Required action:
The answer must be every line below that contains the string "BURHANİYE".

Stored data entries
★ ★ ★ ★ ★

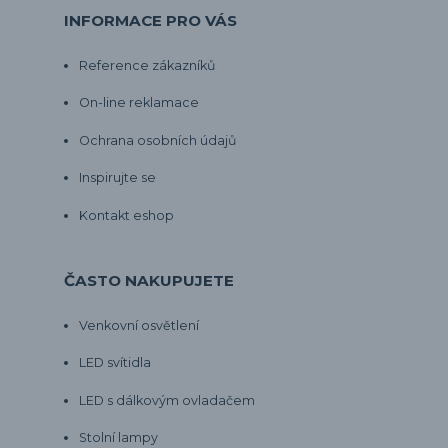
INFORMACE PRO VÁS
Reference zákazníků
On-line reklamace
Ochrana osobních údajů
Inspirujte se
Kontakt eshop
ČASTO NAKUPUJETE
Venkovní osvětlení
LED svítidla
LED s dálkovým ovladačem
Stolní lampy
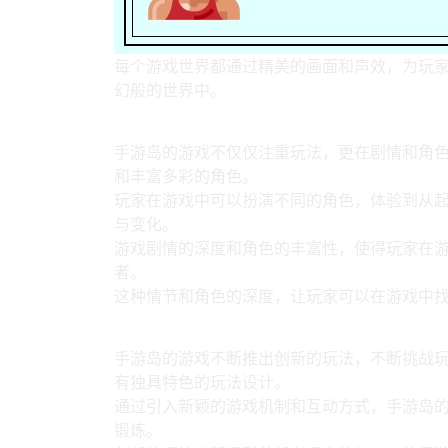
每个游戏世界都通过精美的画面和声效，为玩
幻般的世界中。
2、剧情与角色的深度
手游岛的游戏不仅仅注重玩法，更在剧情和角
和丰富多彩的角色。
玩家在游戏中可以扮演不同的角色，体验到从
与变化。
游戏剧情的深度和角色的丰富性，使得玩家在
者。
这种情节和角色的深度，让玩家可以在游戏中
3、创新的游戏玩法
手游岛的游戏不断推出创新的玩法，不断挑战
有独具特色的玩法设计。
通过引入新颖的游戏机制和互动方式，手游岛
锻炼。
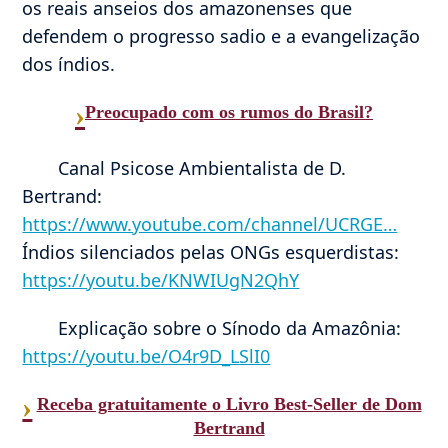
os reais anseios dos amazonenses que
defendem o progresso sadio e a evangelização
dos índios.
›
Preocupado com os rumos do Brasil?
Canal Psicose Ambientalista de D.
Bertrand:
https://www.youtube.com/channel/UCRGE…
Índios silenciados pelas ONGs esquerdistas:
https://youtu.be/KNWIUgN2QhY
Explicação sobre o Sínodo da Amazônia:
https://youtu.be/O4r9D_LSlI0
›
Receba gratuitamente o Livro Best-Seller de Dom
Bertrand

★ ★ ★ ★ ★

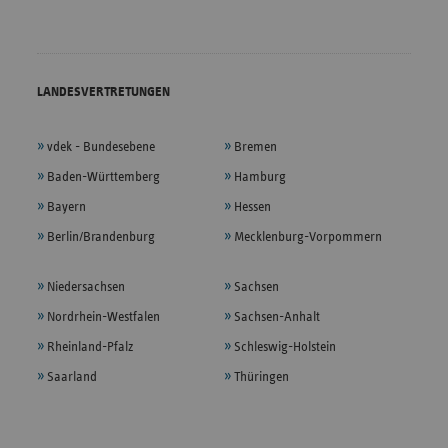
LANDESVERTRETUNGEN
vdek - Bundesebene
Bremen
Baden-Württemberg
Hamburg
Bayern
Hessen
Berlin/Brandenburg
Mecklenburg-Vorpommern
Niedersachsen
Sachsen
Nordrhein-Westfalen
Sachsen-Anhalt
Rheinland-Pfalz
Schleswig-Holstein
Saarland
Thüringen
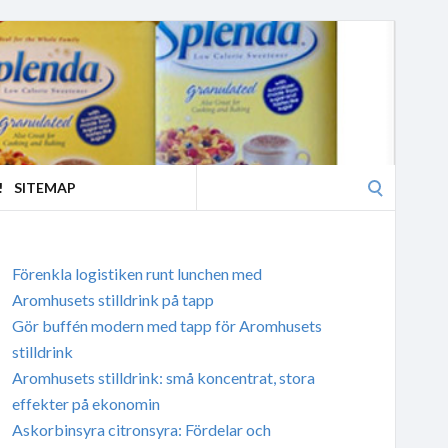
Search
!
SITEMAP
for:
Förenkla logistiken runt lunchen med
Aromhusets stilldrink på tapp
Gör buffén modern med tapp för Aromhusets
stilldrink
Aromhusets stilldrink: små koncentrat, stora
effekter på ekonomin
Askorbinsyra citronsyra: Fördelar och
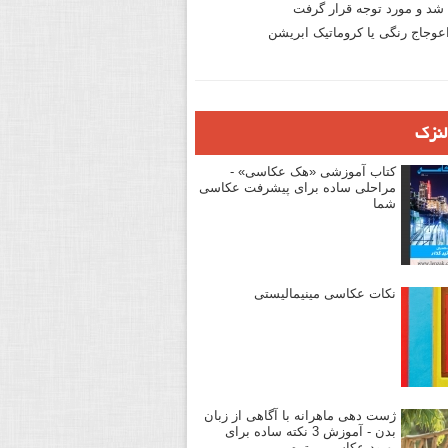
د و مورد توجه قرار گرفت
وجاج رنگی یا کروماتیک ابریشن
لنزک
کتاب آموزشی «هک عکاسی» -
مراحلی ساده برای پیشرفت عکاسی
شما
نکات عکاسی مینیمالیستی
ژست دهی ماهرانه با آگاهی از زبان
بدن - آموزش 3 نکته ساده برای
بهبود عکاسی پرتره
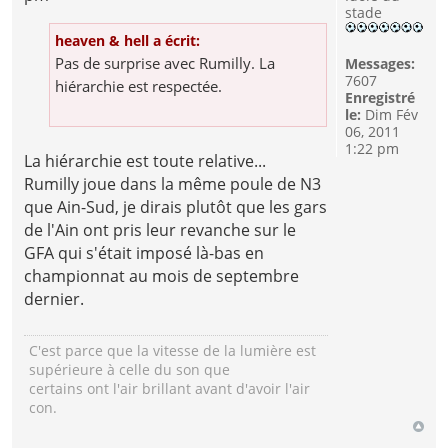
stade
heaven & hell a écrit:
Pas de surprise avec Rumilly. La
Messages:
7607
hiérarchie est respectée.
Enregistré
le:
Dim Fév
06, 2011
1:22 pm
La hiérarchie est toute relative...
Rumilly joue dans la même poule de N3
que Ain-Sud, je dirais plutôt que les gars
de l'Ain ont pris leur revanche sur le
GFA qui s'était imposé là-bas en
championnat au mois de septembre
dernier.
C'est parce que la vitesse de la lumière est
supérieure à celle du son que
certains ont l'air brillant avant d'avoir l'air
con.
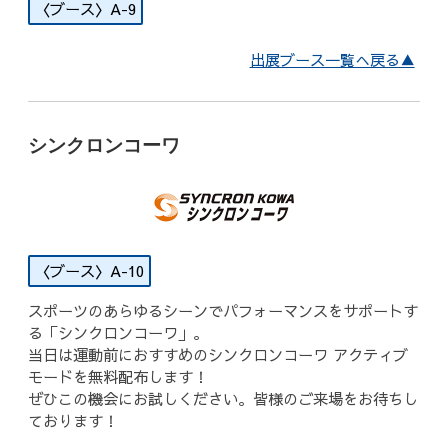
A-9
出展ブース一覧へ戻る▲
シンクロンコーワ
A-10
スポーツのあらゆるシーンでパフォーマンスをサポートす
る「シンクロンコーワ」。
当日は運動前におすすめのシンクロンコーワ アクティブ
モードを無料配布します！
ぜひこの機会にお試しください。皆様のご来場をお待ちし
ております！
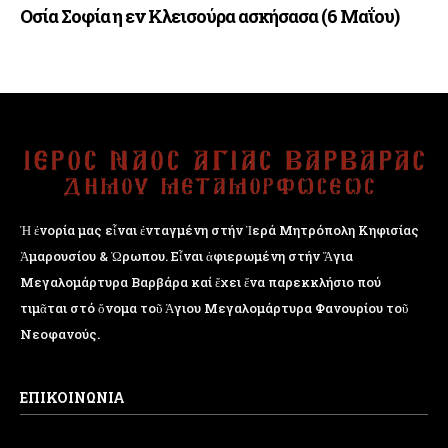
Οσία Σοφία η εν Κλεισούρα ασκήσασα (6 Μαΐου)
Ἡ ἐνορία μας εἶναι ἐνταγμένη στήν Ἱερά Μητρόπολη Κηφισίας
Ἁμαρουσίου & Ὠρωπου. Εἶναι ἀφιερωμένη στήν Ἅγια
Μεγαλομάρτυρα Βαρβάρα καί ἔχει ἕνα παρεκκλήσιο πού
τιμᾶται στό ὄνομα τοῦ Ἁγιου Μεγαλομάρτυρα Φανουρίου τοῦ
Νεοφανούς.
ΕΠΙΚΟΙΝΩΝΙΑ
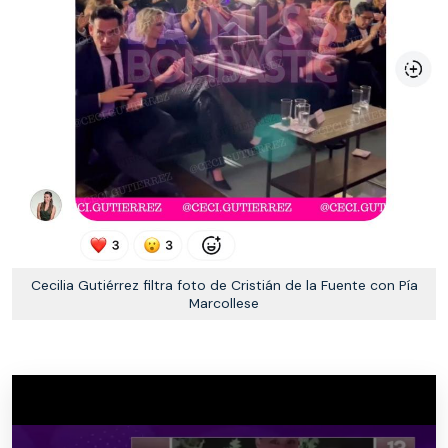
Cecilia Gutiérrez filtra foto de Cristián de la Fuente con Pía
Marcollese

★ ★ ★ ★ ★

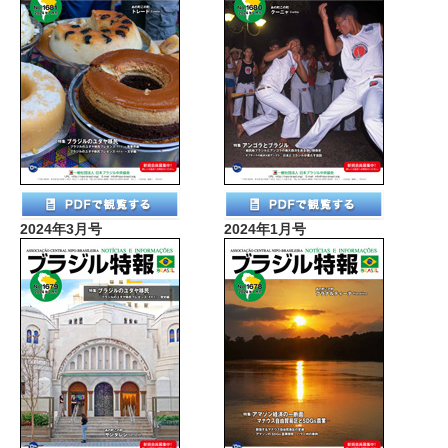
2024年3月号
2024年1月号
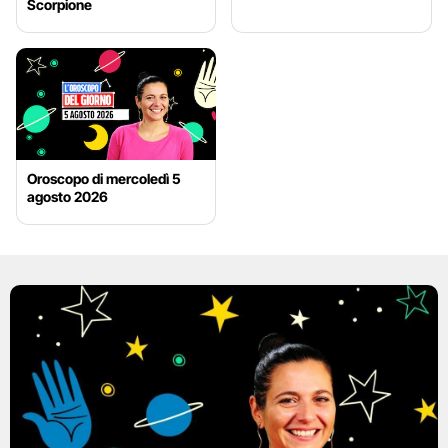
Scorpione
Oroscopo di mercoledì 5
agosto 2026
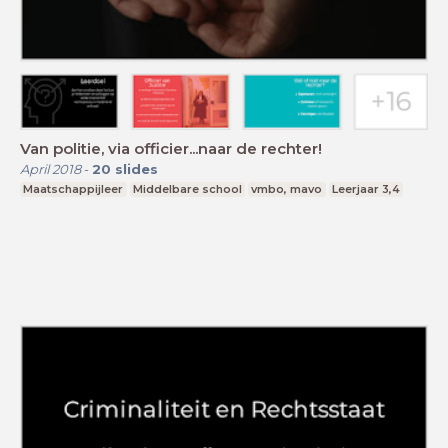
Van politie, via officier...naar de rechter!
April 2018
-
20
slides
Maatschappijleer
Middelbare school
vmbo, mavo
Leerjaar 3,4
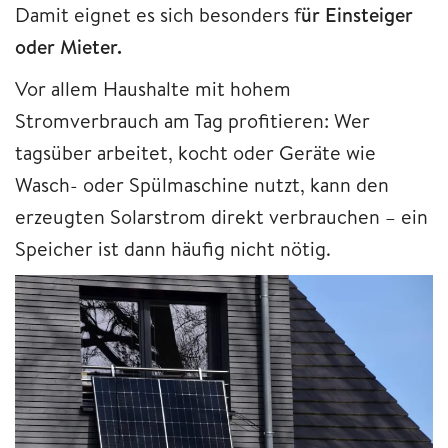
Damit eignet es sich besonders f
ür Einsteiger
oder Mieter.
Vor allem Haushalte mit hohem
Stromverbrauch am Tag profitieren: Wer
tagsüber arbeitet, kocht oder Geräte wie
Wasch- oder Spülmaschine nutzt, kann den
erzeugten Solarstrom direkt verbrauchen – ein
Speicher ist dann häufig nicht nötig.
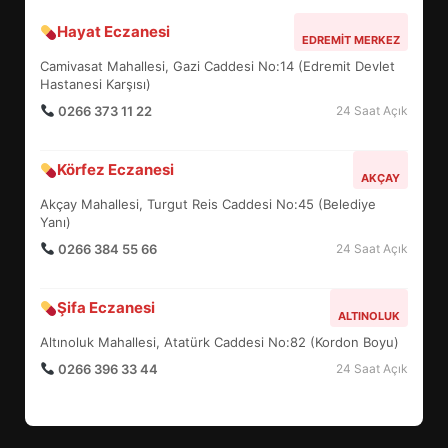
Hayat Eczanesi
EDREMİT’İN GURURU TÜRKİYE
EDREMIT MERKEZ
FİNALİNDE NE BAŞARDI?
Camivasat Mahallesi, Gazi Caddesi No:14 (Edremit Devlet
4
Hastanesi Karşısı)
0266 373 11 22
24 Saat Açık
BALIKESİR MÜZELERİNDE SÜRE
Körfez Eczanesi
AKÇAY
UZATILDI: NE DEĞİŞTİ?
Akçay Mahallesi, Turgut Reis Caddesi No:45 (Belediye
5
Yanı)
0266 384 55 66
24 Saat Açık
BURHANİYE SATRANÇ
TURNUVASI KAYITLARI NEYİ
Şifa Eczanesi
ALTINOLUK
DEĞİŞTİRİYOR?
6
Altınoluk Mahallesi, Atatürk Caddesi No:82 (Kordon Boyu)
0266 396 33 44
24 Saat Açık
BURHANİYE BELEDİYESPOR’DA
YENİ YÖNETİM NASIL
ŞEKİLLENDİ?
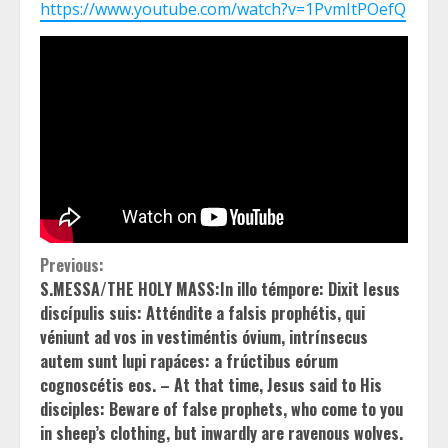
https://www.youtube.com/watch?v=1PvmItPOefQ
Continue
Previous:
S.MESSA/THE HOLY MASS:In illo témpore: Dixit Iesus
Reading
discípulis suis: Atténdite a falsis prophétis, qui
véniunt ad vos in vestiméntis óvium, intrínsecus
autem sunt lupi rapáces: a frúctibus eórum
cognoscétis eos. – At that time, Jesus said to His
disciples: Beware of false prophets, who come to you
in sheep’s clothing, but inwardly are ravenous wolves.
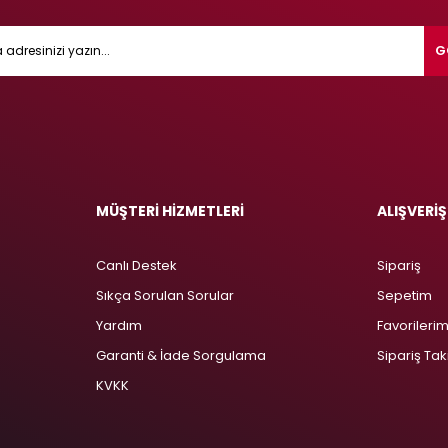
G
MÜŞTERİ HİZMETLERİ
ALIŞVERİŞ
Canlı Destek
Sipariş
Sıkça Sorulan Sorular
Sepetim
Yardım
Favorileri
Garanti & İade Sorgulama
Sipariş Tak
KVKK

★ ★ ★ ★ ★

Result below:
BURHANİYE SATRANÇ
BURHANİYE BELEDİYESPOR’DA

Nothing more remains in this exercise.